Your instructions: Reproduce, exactly and in full, only the lines below from the one containing "Лаки и эмали электроизоляционные" through the one containing "Se préparer au".

Exercise materials:
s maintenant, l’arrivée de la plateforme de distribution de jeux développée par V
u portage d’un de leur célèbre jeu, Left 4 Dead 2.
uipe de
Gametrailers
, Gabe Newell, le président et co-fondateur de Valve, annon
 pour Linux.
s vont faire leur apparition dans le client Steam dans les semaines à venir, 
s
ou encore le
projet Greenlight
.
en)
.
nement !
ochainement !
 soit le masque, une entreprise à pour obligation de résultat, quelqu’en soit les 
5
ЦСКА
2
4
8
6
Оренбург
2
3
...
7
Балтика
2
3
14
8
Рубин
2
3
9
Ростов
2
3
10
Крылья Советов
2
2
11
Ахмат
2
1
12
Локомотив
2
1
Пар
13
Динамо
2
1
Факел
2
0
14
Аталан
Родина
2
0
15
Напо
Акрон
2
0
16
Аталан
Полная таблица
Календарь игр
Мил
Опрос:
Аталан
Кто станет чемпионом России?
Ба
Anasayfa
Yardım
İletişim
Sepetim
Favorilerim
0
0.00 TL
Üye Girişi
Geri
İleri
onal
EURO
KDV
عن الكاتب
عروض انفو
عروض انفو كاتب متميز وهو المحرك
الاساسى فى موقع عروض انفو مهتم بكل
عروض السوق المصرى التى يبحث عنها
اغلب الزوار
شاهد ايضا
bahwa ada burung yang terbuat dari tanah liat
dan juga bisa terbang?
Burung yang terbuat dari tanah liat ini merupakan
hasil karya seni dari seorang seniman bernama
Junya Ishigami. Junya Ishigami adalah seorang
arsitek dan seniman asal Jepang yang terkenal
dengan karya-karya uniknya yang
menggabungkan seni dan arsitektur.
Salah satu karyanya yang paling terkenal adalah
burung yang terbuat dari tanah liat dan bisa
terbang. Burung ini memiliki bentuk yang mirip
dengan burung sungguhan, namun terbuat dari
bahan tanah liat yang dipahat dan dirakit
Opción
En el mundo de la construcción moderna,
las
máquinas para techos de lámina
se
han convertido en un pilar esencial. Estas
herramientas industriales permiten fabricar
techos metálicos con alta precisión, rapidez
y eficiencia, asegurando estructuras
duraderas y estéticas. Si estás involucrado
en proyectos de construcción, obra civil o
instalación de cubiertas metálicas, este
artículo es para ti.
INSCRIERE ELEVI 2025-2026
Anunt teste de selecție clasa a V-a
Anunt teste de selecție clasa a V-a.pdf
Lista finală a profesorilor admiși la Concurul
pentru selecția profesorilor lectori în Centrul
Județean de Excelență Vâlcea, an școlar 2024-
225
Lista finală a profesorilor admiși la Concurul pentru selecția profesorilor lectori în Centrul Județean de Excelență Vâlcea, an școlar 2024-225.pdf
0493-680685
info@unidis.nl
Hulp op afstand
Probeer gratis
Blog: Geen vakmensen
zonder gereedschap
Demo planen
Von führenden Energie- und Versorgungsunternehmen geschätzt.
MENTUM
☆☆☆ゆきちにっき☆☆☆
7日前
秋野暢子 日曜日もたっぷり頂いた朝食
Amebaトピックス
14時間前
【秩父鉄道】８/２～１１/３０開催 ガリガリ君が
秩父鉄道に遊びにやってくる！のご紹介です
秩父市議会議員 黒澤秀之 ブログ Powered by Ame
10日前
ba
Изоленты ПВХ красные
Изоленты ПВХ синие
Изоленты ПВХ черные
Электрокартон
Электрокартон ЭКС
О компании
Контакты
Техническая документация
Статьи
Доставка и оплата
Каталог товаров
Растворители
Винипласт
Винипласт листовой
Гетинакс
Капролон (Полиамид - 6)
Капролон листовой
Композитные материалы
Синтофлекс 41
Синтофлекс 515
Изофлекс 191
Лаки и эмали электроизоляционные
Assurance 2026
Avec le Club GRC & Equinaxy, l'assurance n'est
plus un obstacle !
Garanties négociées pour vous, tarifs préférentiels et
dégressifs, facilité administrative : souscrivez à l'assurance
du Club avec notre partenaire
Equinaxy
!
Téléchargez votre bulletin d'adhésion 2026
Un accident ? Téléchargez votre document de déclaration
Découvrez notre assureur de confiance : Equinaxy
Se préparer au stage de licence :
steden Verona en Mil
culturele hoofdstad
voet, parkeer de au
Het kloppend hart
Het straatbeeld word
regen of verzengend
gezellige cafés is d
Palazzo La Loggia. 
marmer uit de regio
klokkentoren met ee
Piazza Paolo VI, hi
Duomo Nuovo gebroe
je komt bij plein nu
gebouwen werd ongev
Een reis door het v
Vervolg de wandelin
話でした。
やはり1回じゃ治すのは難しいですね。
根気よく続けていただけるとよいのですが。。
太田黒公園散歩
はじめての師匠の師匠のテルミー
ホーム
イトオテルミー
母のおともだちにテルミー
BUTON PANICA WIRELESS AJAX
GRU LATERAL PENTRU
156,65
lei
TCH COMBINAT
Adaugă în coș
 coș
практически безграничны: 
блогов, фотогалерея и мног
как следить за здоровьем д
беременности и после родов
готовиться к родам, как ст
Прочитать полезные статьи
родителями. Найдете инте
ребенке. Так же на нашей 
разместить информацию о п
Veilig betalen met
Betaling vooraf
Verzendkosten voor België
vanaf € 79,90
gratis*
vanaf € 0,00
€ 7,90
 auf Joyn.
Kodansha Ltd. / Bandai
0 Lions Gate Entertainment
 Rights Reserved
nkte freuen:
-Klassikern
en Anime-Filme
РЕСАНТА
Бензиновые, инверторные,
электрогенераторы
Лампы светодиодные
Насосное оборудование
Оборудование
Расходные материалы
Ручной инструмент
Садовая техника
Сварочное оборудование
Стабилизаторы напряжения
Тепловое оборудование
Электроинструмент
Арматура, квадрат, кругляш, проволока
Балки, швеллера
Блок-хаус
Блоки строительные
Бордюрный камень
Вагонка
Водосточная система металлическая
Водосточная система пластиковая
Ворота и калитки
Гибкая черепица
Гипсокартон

Solution:
Лаки и эмали электроизоляционные
Assurance 2026
Avec le Club GRC & Equinaxy, l'assurance n'est
plus un obstacle !
Garanties négociées pour vous, tarifs préférentiels et
dégressifs, facilité administrative : souscrivez à l'assurance
du Club avec notre partenaire
Equinaxy
!
Téléchargez votre bulletin d'adhésion 2026
Un accident ? Téléchargez votre document de déclaration
Découvrez notre assureur de confiance : Equinaxy
Se préparer au stage de licence :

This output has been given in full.